[Data shown]
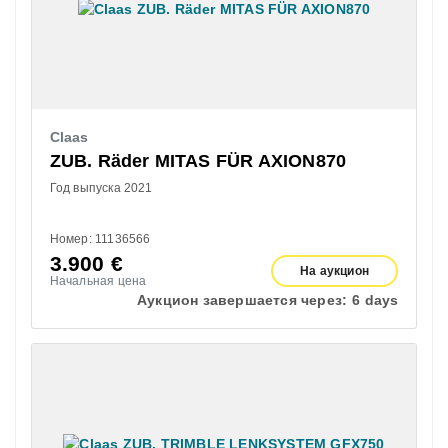
Claas
ZUB. Räder MITAS FÜR AXION870
Год выпуска 2021
Номер: 11136566
3.900
€
На аукцион
Начальная цена
Аукцион завершается через:
6 days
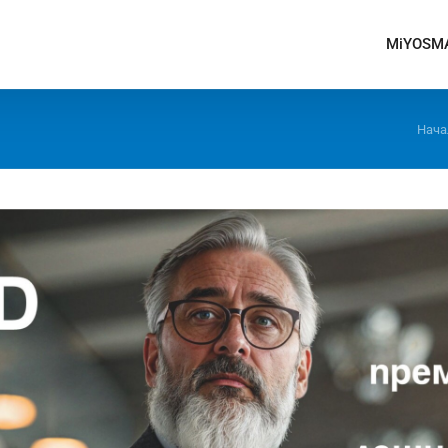
MiYOSM
Нача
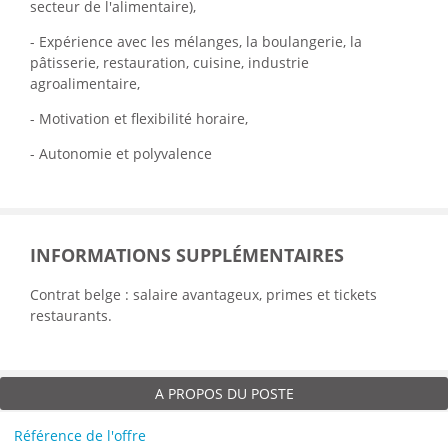
secteur de l'alimentaire),
- Expérience avec les mélanges, la boulangerie, la
pâtisserie, restauration, cuisine, industrie
agroalimentaire,
- Motivation et flexibilité horaire,
- Autonomie et polyvalence
INFORMATIONS SUPPLÉMENTAIRES
Contrat belge : salaire avantageux, primes et tickets
restaurants.
A PROPOS DU POSTE
Référence de l'offre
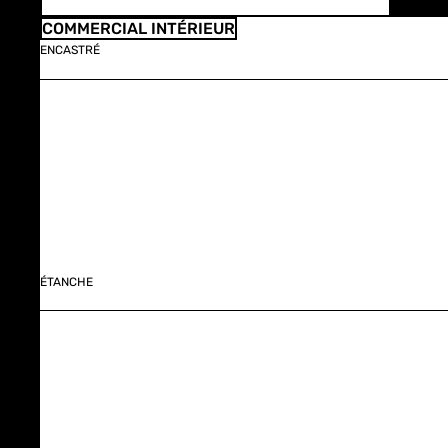
COMMERCIAL INTÉRIEUR
ENCASTRÉ
ÉTANCHE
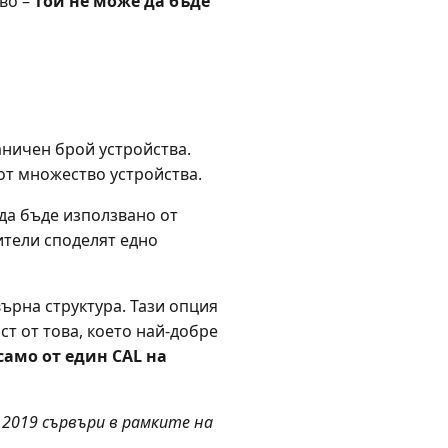
во –
той не може да бъде
аничен брой устройства.
 от множество устройства.
 да бъде използвано от
ители споделят едно
върна структура. Тази опция
ст от това, което най-добре
амо от един CAL на
r 2019 сървъри в рамките на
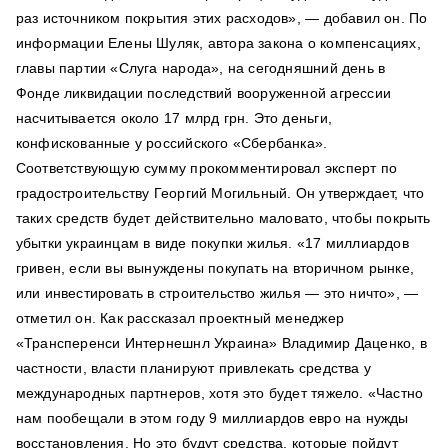
раз источником покрытия этих расходов», — добавил он. По
информации Елены Шуляк, автора закона о компенсациях,
главы партии «Слуга народа», на сегодняшний день в
Фонде ликвидации последствий вооруженной агрессии
насчитывается около 17 млрд грн. Это деньги,
конфискованные у российского «Сбербанка».
Соответствующую сумму прокомментировал эксперт по
градостроительству Георгий Могильный. Он утверждает, что
таких средств будет действительно маловато, чтобы покрыть
убытки украинцам в виде покупки жилья. «17 миллиардов
гривен, если вы вынуждены покупать на вторичном рынке,
или инвестировать в строительство жилья — это ничто», —
отметил он. Как рассказал проектный менеджер
«Трансперенси Интернешнл Украина» Владимир Даценко, в
частности, власти планируют привлекать средства у
международных партнеров, хотя это будет тяжело. «Частно
нам пообещали в этом году 9 миллиардов евро на нужды
восстановления. Но это будут средства, которые пойдут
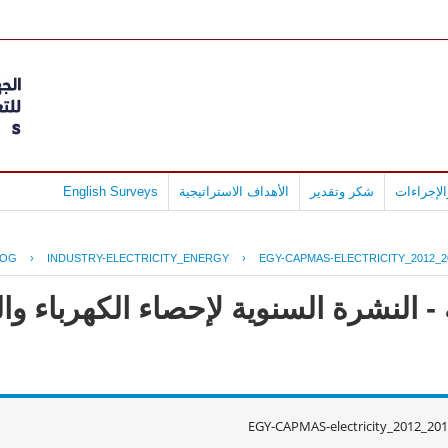
لإجراءات
شكر وتقدير
الأهداف الاستراتيجية
English Surveys
LOG
›
INDUSTRY-ELECTRICITY_ENERGY
›
EGY-CAPMAS-ELECTRICITY_2012_2
 النشرة السنوية لإحصاء الكهرباء وال
EGY-CAPMAS-electricity_2012_20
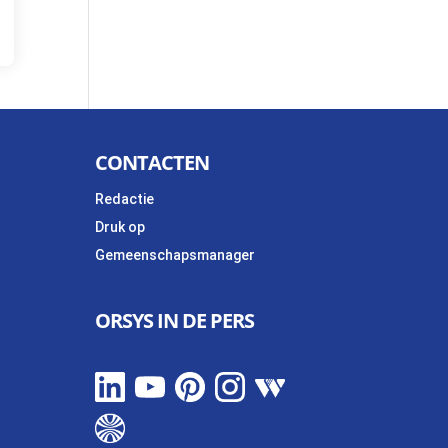
CONTACTEN
Redactie
Druk op
Gemeenschapsmanager
ORSYS IN DE PERS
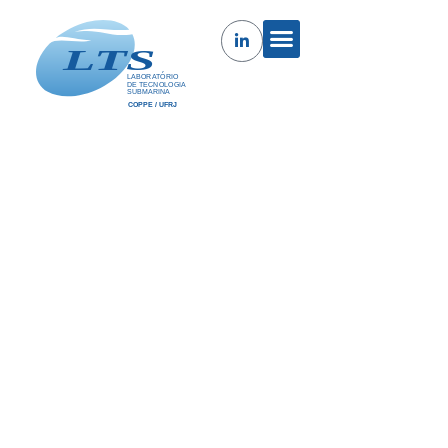
Colapso de tubos de revestimento
submetidos a tensão axial e
pressão externa
Colapso de tubos de revestimento submetidos a
tensão axial e pressão externa.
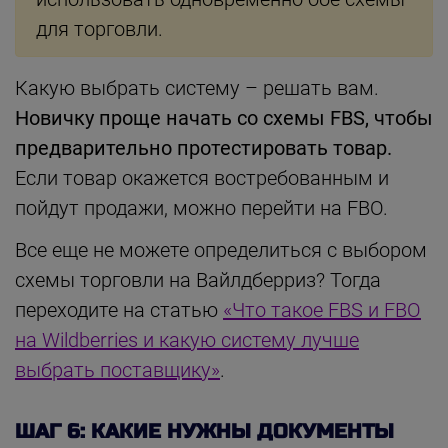
для торговли.
Какую выбрать систему – решать вам.
Новичку проще начать со схемы FBS, чтобы
предварительно протестировать товар.
Если товар окажется востребованным и
пойдут продажи, можно перейти на FBO.
Все еще не можете определиться с выбором
схемы торговли на Вайлдберриз? Тогда
переходите на статью
«Что такое FBS и FBO
на Wildberries и какую систему лучше
выбрать поставщику»
.
ШАГ 6: КАКИЕ НУЖНЫ ДОКУМЕНТЫ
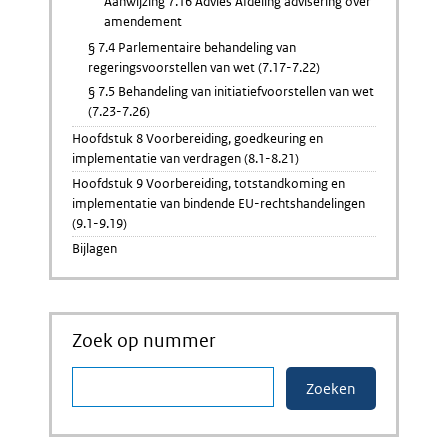
Aanwijzing 7.16 Advies Afdeling advisering over
amendement
§ 7.4 Parlementaire behandeling van
regeringsvoorstellen van wet (7.17-7.22)
§ 7.5 Behandeling van initiatiefvoorstellen van wet
(7.23-7.26)
Hoofdstuk 8 Voorbereiding, goedkeuring en
implementatie van verdragen (8.1-8.21)
Hoofdstuk 9 Voorbereiding, totstandkoming en
implementatie van bindende EU-rechtshandelingen
(9.1-9.19)
Bijlagen
Zoek op nummer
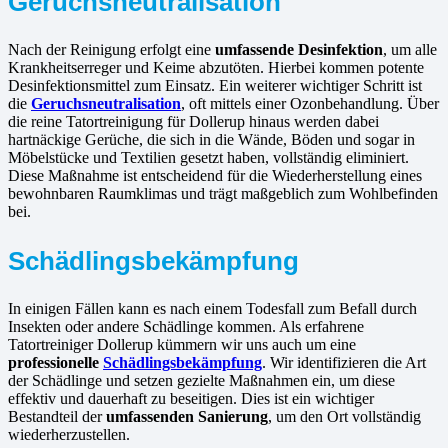
Geruchsneutralisation
Nach der Reinigung erfolgt eine
umfassende Desinfektion
, um alle
Krankheitserreger und Keime abzutöten. Hierbei kommen potente
Desinfektionsmittel zum Einsatz. Ein weiterer wichtiger Schritt ist
die
Geruchsneutralisation
, oft mittels einer Ozonbehandlung. Über
die reine Tatortreinigung für Dollerup hinaus werden dabei
hartnäckige Gerüche, die sich in die Wände, Böden und sogar in
Möbelstücke und Textilien gesetzt haben, vollständig eliminiert.
Diese Maßnahme ist entscheidend für die Wiederherstellung eines
bewohnbaren Raumklimas und trägt maßgeblich zum Wohlbefinden
bei.
Schädlingsbekämpfung
In einigen Fällen kann es nach einem Todesfall zum Befall durch
Insekten oder andere Schädlinge kommen. Als erfahrene
Tatortreiniger Dollerup kümmern wir uns auch um eine
professionelle
Schädlingsbekämpfung
. Wir identifizieren die Art
der Schädlinge und setzen gezielte Maßnahmen ein, um diese
effektiv und dauerhaft zu beseitigen. Dies ist ein wichtiger
Bestandteil der
umfassenden Sanierung
, um den Ort vollständig
wiederherzustellen.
[/Data shown]
About this exercise >>
Please find each line in the records above that holds the word "externa", and copy it.

Answer space >>
pressão externa
tensão axial e pressão externa.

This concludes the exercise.